Start of RECORD SET

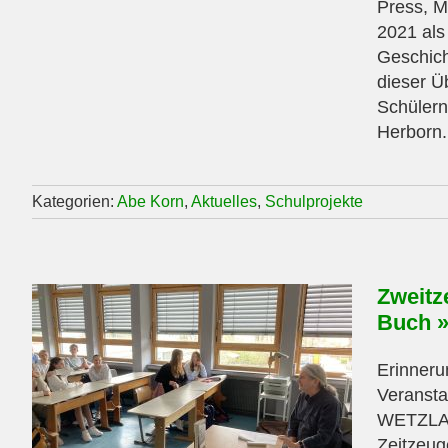
Press, M
2021 als
Geschich
dieser Ü
Schüler
Herborn. 
Kategorien:
Abe Korn
,
Aktuelles
,
Schulprojekte
Zweitz
Buch »
Erinner
Veransta
WETZLA
Zeitzeug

End of RECORD SET

> **TASK ITEM**: The expected response is every line of the material, written out exactly, with the images removed.

> **RESPONSE TO THE TASK**:
Press, M
2021 als
Geschich
dieser Ü
Schüler
Herborn. 
Kategorien:
Abe Korn
,
Aktuelles
,
Schulprojekte
Zweitz
Buch »
Erinner
Veransta
WETZLA
Zeitzeug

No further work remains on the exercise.